The games included more romance. They included more sex. The included stories that had these elements as important factors. Since it was Vampire it also included twisted versions of more adult themes. While the system may have been irrelevant to proceedings the random ramblings in the books did change the content of my campaigns. Not all of this was due to Vampire: The Masquerade’s penchant for waxing lyrical about drama, some of it was the nature of it being about vampires

It’s also true that space opera and Marvel-like superheroes sets a certain tone and, again, Vampire: The Masquerade was different. It was was personal horror with a dramatic bent and despite the system, it changed things.

Fate

When the whole Indie RPG and Storygames movement kicked off, and I am not going to try and define either term, I had one big problem with it.

They tended to throw everything out.

This is the general trajectory of movements that begin as a reaction to the status quo. If the status quo is at the left of the line then the ideas as a reaction will be at the opposite end. It takes a while for things to shake out and for the new ideas to realise that actually throwing everything out and being so crazily radical isn’t the only option. This meant that for a while the games produced were fantastic for the ideas they proposed but very few of them were games I’d actually want to run.

Fate was the first that really enthralled me. It scored two big hits, as Spirit of the Century was pulp awesome and it was embedded with what I’d come to understand as fiction first.

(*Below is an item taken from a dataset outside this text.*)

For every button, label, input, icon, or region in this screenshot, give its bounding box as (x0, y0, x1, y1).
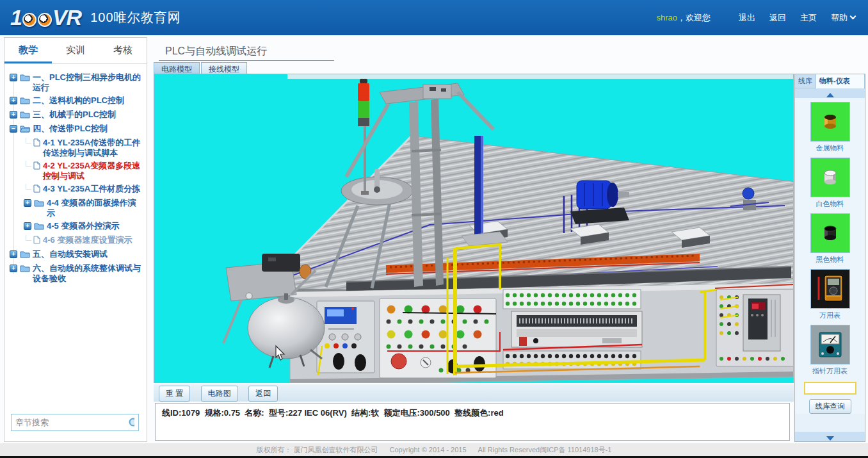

The goal of the system is an intentional story, but it still has a lot of the structure of what felt like an actual TTRPG.

There isn’t really anything like a perfect system, but Fate probably comes closes to it at the point this blog is written.

It’s fiction first, but still very traditional in its structure. It codifies things in a way that works on an execution level rather than being overly obtuse. It allows for who a character is to be as important to proceedings as what he can do. It allows for character development through power growth but also fully supports dramatic change and growth. It even has a set of odds embedded within the dice rolls that are easy to interpret. Everything is a character is ingenious and liking that goes back to WEG Star Wars.

Ultimately it’s flexible. While it favours very proactive, competent and dramatic characters, which is fine with me as that is true for anything I run, it’s very flexible in terms of what you can use it to run and also how you deliver it in game. The most important thing? It’s not about learning the facts of the rules, the artistry of the game is how you apply them in the session and in the moment and that is brilliant.

Fate is the fiction first game that finally delivered on what I want TTRPG’s and sessions to be. The approach I’d been wrestling with for a very long time before even the concept of fiction first was an understood thing.

It influences my gaming because it allows me to run games how I want and not fight the system in the slightest.

And, Finally…

You know what the most interesting discovery of writing this blog post was? I’ve run very few games.  This isn’t a complete list of what I’ve run but anything else has been sporadic and not for long. I did run a FASA Star Trek series which was an intentional eight episodes long, but beyond that I’m having trouble thinking of anything other than what’s been listed here.

That was…surprising.

I do believe my TTRPG journey has been defined by two factors. The first being that I didn’t have a traditional, highly Dungeons and Dragon influenced introduction and formative apprenticeship and I think this is a big thing. When your formative gaming experiences are an emulative experience of a TV show you’re getting off to a different start.

The second thing is I spent the whole of my time running TTRPG’s looking for a fiction first experience before I knew what it was (or anyone else did). I even spent the majority of my time as an armchair game deep into discussing games during the ‘indie movement’ looking for fiction first and it’s why the games never fully worked for me despite liking the philosophical shift. I didn’t want radically different ‘story games’ that threw everything out – I just wanted fiction first.

There is an argument to say I should write about the most influential games I haven’t played? Possibly one day.